Statically assuring the absence of head [] errors

Ingo Wechsung wrote

However, I am not being warned when the compiler sees code like
head []

One can statically ensure the absence of errors like taking head or
tail of an empty list -- using existing ML or Haskell98
compilers
. The only extension to HM inference is abstract data
types (often in the form of a module system, however primitive) --
which is universally implemented already.
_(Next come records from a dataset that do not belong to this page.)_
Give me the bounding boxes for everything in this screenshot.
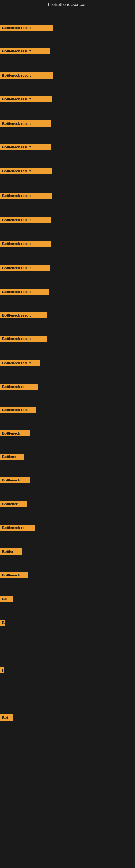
bottleneck-label-5: Bottleneck result xyxy=(0,120,51,127)
bottleneck-item-26[interactable]: B xyxy=(0,620,5,627)
bottleneck-label-13: Bottleneck result xyxy=(0,312,47,318)
bottleneck-label-7: Bottleneck result xyxy=(0,168,52,174)
bottleneck-item-16[interactable]: Bottleneck re xyxy=(0,383,38,391)
bottleneck-label-25: Bo xyxy=(0,596,13,602)
bottleneck-item-22[interactable]: Bottleneck re xyxy=(0,525,35,532)
bottleneck-label-4: Bottleneck result xyxy=(0,96,52,102)
bottleneck-item-7[interactable]: Bottleneck result xyxy=(0,168,52,175)
bottleneck-label-19: Bottlene xyxy=(0,454,24,460)
bottleneck-item-6[interactable]: Bottleneck result xyxy=(0,144,51,151)
bottleneck-label-14: Bottleneck result xyxy=(0,336,47,342)
bottleneck-item-28[interactable]: Bot xyxy=(0,714,13,722)
bottleneck-item-19[interactable]: Bottlene xyxy=(0,454,24,461)
bottleneck-item-18[interactable]: Bottleneck xyxy=(0,430,30,437)
bottleneck-label-8: Bottleneck result xyxy=(0,193,52,199)
bottleneck-label-6: Bottleneck result xyxy=(0,144,51,150)
bottleneck-label-22: Bottleneck re xyxy=(0,525,35,531)
bottleneck-label-24: Bottleneck xyxy=(0,572,28,578)
bottleneck-item-24[interactable]: Bottleneck xyxy=(0,572,28,579)
bottleneck-item-3[interactable]: Bottleneck result xyxy=(0,72,53,80)
bottleneck-label-16: Bottleneck re xyxy=(0,383,38,390)
bottleneck-label-12: Bottleneck result xyxy=(0,289,49,295)
bottleneck-label-21: Bottlenec xyxy=(0,501,27,507)
bottleneck-item-27[interactable]: | xyxy=(0,667,4,674)
bottleneck-label-27: | xyxy=(0,667,4,673)
bottleneck-label-3: Bottleneck result xyxy=(0,72,53,79)
bottleneck-item-10[interactable]: Bottleneck result xyxy=(0,241,51,248)
bottleneck-label-2: Bottleneck result xyxy=(0,48,50,54)
bottleneck-item-13[interactable]: Bottleneck result xyxy=(0,312,47,319)
bottleneck-item-20[interactable]: Bottleneck xyxy=(0,477,30,485)
bottleneck-item-8[interactable]: Bottleneck result xyxy=(0,193,52,200)
bottleneck-label-1: Bottleneck result xyxy=(0,25,53,31)
bottleneck-label-17: Bottleneck resul xyxy=(0,407,37,413)
bottleneck-item-14[interactable]: Bottleneck result xyxy=(0,336,47,343)
bottleneck-label-23: Bottler xyxy=(0,549,21,555)
bottleneck-label-18: Bottleneck xyxy=(0,430,30,436)
bottleneck-item-12[interactable]: Bottleneck result xyxy=(0,289,49,296)
bottleneck-label-28: Bot xyxy=(0,714,13,721)
bottleneck-item-9[interactable]: Bottleneck result xyxy=(0,217,51,224)
site-title: TheBottlenecker.com xyxy=(0,0,135,9)
bottleneck-item-4[interactable]: Bottleneck result xyxy=(0,96,52,103)
bottleneck-item-1[interactable]: Bottleneck result xyxy=(0,25,53,32)
bottleneck-item-11[interactable]: Bottleneck result xyxy=(0,265,50,272)
bottleneck-label-11: Bottleneck result xyxy=(0,265,50,271)
bottleneck-item-15[interactable]: Bottleneck result xyxy=(0,360,41,367)
bottleneck-item-17[interactable]: Bottleneck resul xyxy=(0,407,37,414)
bottleneck-label-15: Bottleneck result xyxy=(0,360,41,366)
bottleneck-label-20: Bottleneck xyxy=(0,477,30,484)
bottleneck-item-23[interactable]: Bottler xyxy=(0,549,21,556)
bottleneck-item-2[interactable]: Bottleneck result xyxy=(0,48,50,55)
bottleneck-label-9: Bottleneck result xyxy=(0,217,51,223)
bottleneck-label-26: B xyxy=(0,620,5,626)
bottleneck-item-25[interactable]: Bo xyxy=(0,596,13,603)
bottleneck-label-10: Bottleneck result xyxy=(0,241,51,247)
bottleneck-item-5[interactable]: Bottleneck result xyxy=(0,120,51,128)
bottleneck-item-21[interactable]: Bottlenec xyxy=(0,501,27,508)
This approach is indeed so
simple and so old one wonders why it is not used more widely.

http://www.haskell.org/haskellwiki/Non-empty_list

Moreover, using the existing OCaml or Haskell system, one can even
statically ensure the absence of errors like indexing past bounds of a
dynamically allocated array (aka buffer overflow errors). The
lightweight dependent typing page talks more about what is already
possible:

http://pobox.com/~oleg/ftp/Computation/lightweight-dependent-typing.html

Statically assuring the absence of head [] errors

That's exactly what I wanted to avoid:


> This approach is indeed so
> simple and so old one wonders why it is not used more widely.
> http://www.haskell.org/haskellwiki/Non-empty_list

Well, the diagnosis is correct when the author says that head errors occur because the type of head is not total but we don't care. To which I add: and also the compiler (more concretely the type checker) does not care although it could.

I don't doubt that there are techniques to write programs that will not go wrong in Haskell, likewise in Java, even in assembly language. My concern is how easy it is to write and compile (without warnings) code that *will* go wrong. And I think it's just too easy to write something like that:

foo = let Just a = Nothing in a+1

The other issue is that incomplete pattern match warnings become much less useful when the subtype is not taken into account by the compiler. For example, I have a function f where I know that it returns a cons, but nevertheless, the compiler warns on every

let hd:tl = f ...

There's just no way to distinguish false warnings from useful ones.

(The lightwight dependent typing stuff is a different matter, AFAICS)

Instead of enriching the expressiveness of types ...

GADTs and dependent types are seducing since they enable some subtle invariants to be available for every values of a given type. Yet, in such systems, type checking and type inference is more complicated than usual HM type inference. An alternative is to keep the ML type syntax and to add logic assertions into the source code following a Hoare logic style. For instance, have a look at Greg Morissett's HTT or our paper :

Extending Static Checking of Call By Value Functional Programs

In this system, you can simply write :

let head l where l <> Nil =
match l with x :: _ -> x

and a first order theorem prover will show that the branch where l = Nil is impossible according to the precondition.

You can even enrich the specification by adding a postcondition :

let head l where l <> Nil returns x where exists xs. l = x :: xs =
match l with x :: _ -> x

The type of "l" is 'a list, there is no type index to inform the type-checker of the length of the list. I think this is a more modular
approach because sometimes your invariant does not rely on the length but on the elements of the list.

For instance, if your list is sorted, you can write :

let min l where sorted l returns x where forall y. elements (y, l) -> x match l with x :: _ -> x

Moreover, when a property cannot be proven automatically, a proof obligation can be handled manually using a proof assistant like Coq.

My opinion is that we should use types to automatically prove safety properties (and ML has shown itself to be well-adapted to that purpose) and we should use standard Hoare logic to prove correctness properties using external provers.